Hyunsuk membantu Irene membuka bungkus makanan sementara Mino mengambil minum ke dapur.


"Tadi nenekmu membawakan galbi untukmu" ucap Irene pada Hyunsuk.


"Kenapa tidak memberitahuku sebelumnya? Tahu begitu aku tidak membeli kepiting"


"Ambil sana, aku yang makan kepiting ini"


"Okay" balas Hyunsuk tersenyum dan langsung berlari ke dapur.


"Di mana Somi?" Tanya Mino


"Pergi dengan Bona dan Jisoo"


"Pergi ke klub malam" ucap Hyunsuk bersamaan dengan Irene tapi dengan jawaban yang berbeda.


"Pergi ke klub malam dengan Jisoo dan Bona, kau tidak perlu khawatir" ucap Irene.


"Dia tidak minta izin padaku" Mino mulai menaikkan suaranya.


"Aku yang menyuruhnya" balas Irene, membuat Hyunsuk dan Mino menatapnya.


"Alasannya? Dia anak perempuan, bagaimana bisa kau membiarkannya pergi party tanpa pengawasan?" ucap Mino.


Hyunsuk berhenti makan, ia menurunkan sumpit, tentu saja dia mulai khawatir jika orang tuanya bertengkar.

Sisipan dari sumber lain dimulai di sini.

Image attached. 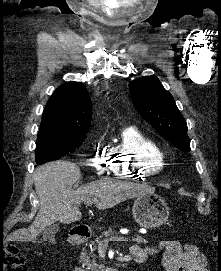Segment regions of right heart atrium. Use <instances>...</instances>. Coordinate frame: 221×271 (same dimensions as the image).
<instances>
[{
  "instance_id": "obj_1",
  "label": "right heart atrium",
  "mask_w": 221,
  "mask_h": 271,
  "mask_svg": "<svg viewBox=\"0 0 221 271\" xmlns=\"http://www.w3.org/2000/svg\"><path fill=\"white\" fill-rule=\"evenodd\" d=\"M115 155L112 154V151H96V157H93V170H99L98 177H105V173H115V171H109L108 167L110 165V161H115Z\"/></svg>"
}]
</instances>
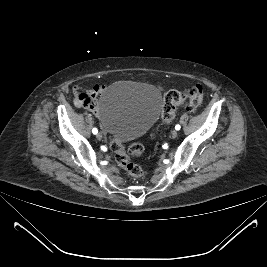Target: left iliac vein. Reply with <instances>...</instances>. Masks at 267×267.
Here are the masks:
<instances>
[{"label": "left iliac vein", "mask_w": 267, "mask_h": 267, "mask_svg": "<svg viewBox=\"0 0 267 267\" xmlns=\"http://www.w3.org/2000/svg\"><path fill=\"white\" fill-rule=\"evenodd\" d=\"M177 135H178V132L176 130L172 131V133H171L172 138H176Z\"/></svg>", "instance_id": "4c4485c4"}]
</instances>
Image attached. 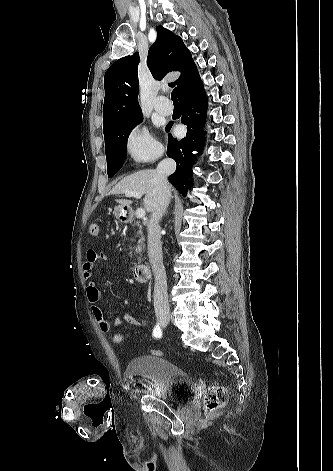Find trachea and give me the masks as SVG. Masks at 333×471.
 <instances>
[{
    "label": "trachea",
    "instance_id": "1",
    "mask_svg": "<svg viewBox=\"0 0 333 471\" xmlns=\"http://www.w3.org/2000/svg\"><path fill=\"white\" fill-rule=\"evenodd\" d=\"M171 99H172L173 102H176V103L178 102L176 88H174L172 93H171Z\"/></svg>",
    "mask_w": 333,
    "mask_h": 471
}]
</instances>
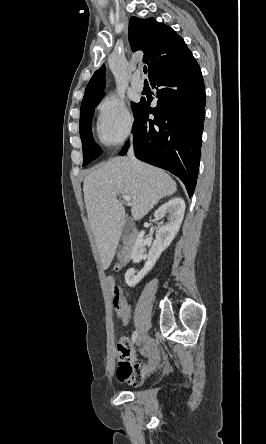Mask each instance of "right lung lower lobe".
<instances>
[{"instance_id": "1", "label": "right lung lower lobe", "mask_w": 266, "mask_h": 444, "mask_svg": "<svg viewBox=\"0 0 266 444\" xmlns=\"http://www.w3.org/2000/svg\"><path fill=\"white\" fill-rule=\"evenodd\" d=\"M158 102L140 101L134 115L135 157L170 171L193 195L201 156L206 96L201 70L193 57L187 63L155 75ZM149 113L154 120L149 119ZM128 144L119 155H124Z\"/></svg>"}]
</instances>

"Dia pergi dengan dua orang wanita dewasa, kau jangan paranoid terus seperti itu. Dia sudah dua puluh tahun"


"Tetap saja dia perempuan.."


"Ayah jangan marah, Somi tidak pergi sendiri ada bibi Jisoo dan bibi Bona yang menjaganya"


"Aku tidak marah, perbedaan pendapat seperti ini wajar"


"Aku akan katakan alasannya nanti, sekarang nikmati saja makananmu" ucap Irene seraya mengusap punggung Mino.


"Kau juga" ucap Irene pada Hyunsuk.

==============

Hyunsuk sudah kembali ke kamar, Irene sedang mengeringkan rambutnya di kamar sementara Mino duduk di sofa ruang tengah yang selesai ia bersihkan.

Setelah selesai Irene menarik buku sketsa di mejanya, ia baru mengambilnya dari meja belajar Somi. Ia beranjak dari kursi dan berjalan masuk ke studio Mino lalu mengambil dua botol bir kemudian menuruni tangga menuju ruang tengah menghampiri suaminya.

Perempuan itu memberikan sebotol bir pada Mino yang duduk bersandar di sofa.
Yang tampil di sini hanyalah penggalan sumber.